** YOUR GOAL **
Report each line of the records below that holds the word "pour".

(Stored data entries)
#####
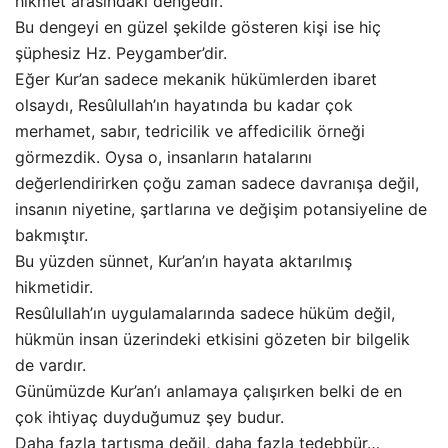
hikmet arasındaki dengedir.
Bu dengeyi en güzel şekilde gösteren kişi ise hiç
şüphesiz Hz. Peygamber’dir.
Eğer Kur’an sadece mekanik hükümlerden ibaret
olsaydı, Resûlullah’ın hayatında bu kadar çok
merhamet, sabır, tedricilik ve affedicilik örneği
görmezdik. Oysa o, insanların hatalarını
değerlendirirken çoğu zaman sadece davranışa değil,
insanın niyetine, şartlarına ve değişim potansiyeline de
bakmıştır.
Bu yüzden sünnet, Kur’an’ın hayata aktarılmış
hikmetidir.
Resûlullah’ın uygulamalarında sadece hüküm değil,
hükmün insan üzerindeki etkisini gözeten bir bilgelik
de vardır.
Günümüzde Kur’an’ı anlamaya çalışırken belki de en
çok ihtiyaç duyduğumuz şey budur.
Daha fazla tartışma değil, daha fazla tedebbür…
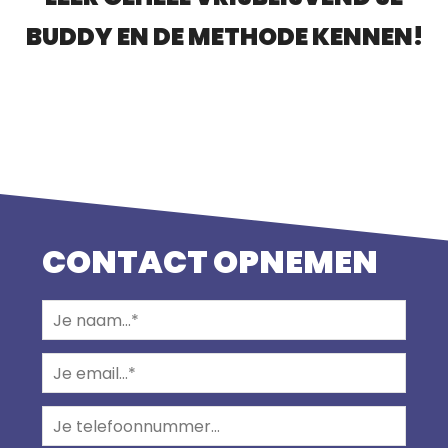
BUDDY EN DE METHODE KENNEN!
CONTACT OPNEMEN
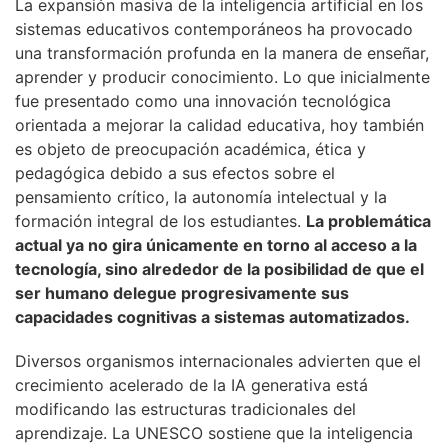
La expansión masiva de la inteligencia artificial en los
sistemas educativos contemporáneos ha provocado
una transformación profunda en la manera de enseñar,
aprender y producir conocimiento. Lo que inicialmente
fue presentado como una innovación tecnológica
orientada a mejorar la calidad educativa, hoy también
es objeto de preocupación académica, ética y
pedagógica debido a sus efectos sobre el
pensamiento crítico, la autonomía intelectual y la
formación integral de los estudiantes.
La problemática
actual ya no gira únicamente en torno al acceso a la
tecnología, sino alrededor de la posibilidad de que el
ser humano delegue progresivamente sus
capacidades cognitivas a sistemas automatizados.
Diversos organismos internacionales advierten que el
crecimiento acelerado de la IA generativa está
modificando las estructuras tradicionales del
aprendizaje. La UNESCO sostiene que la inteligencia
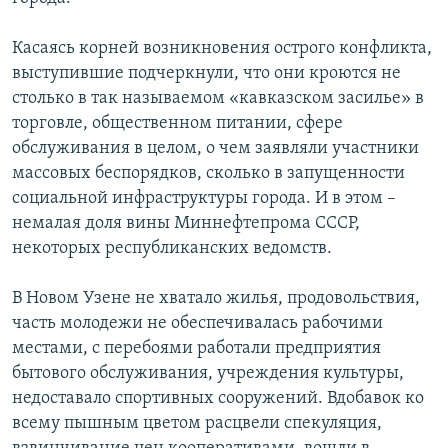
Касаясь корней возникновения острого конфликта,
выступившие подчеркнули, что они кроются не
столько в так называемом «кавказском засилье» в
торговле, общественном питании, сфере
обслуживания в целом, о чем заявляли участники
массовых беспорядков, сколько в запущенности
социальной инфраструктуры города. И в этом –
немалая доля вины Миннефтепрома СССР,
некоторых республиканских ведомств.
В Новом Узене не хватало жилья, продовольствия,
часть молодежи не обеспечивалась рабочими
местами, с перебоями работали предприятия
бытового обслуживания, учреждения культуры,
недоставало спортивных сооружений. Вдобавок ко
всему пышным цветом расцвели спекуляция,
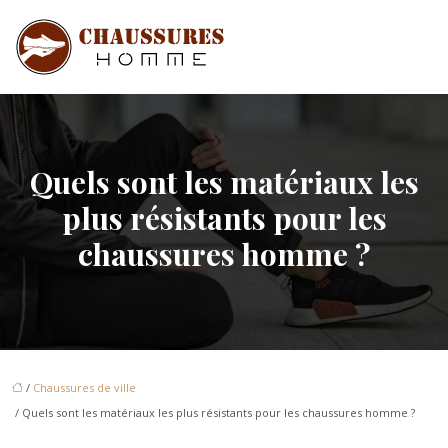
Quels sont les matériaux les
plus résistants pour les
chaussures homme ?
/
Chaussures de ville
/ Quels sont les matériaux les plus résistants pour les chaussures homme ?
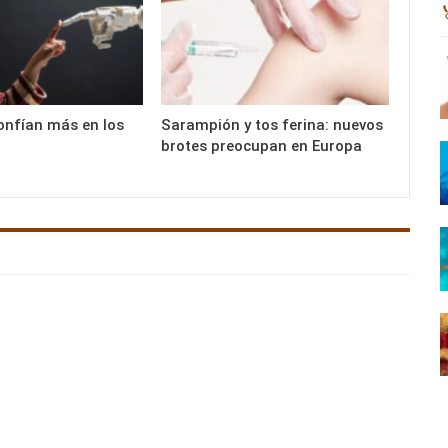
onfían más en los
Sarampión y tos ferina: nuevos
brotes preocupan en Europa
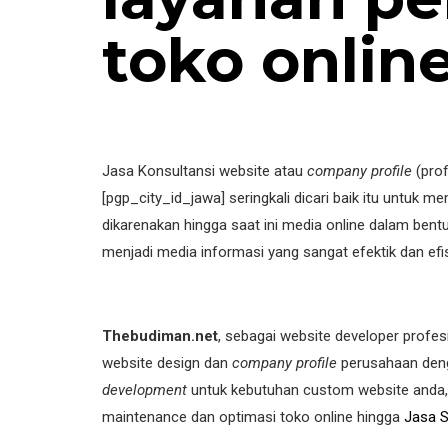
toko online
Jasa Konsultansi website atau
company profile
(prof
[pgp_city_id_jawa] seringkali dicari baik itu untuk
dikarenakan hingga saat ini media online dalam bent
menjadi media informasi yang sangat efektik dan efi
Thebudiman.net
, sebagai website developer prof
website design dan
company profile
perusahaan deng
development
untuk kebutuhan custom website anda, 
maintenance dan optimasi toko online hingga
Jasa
#####
** ANSWER FOR THIS EXERCISE **
plus résistants pour les
/ Quels sont les matériaux les plus résistants pour les chaussures homme ?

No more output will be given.